• **WHAT THE TASK ASKS**
Give back exactly the lines of the entries below from the line with "y a 2 terrasses, une piscine…" to the line with "dans La Maison Sévigné", inclusive, and only those.

• **DATA FOR THIS EXERCISE**
______
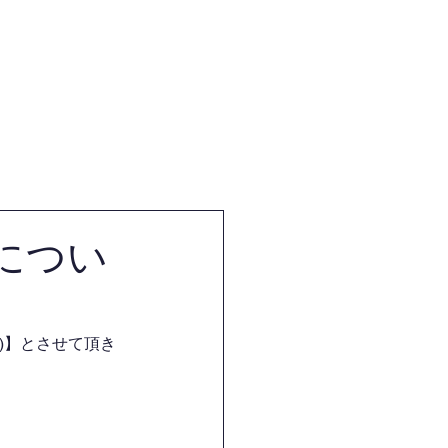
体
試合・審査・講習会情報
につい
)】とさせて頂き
______
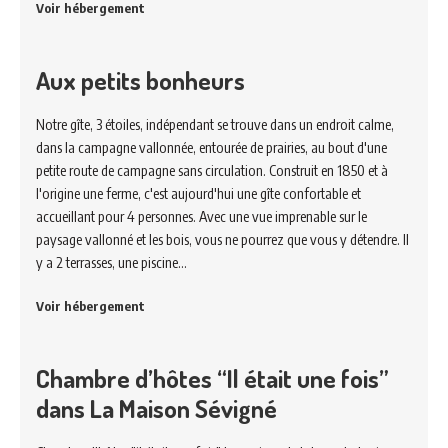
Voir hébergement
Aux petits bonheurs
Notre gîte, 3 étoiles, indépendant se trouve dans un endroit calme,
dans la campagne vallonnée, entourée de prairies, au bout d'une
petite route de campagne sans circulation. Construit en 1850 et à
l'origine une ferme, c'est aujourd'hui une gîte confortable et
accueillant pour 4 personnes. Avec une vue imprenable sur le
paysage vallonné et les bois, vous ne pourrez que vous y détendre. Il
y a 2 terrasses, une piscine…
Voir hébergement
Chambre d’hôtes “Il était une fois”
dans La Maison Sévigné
______
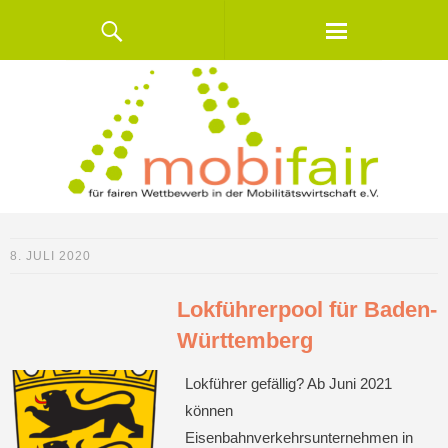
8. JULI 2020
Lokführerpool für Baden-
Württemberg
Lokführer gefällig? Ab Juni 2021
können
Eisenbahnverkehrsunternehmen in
______
• **ANSWER SPACE**
y a 2 terrasses, une piscine…
Voir hébergement
Chambre d’hôtes “Il était une fois”
dans La Maison Sévigné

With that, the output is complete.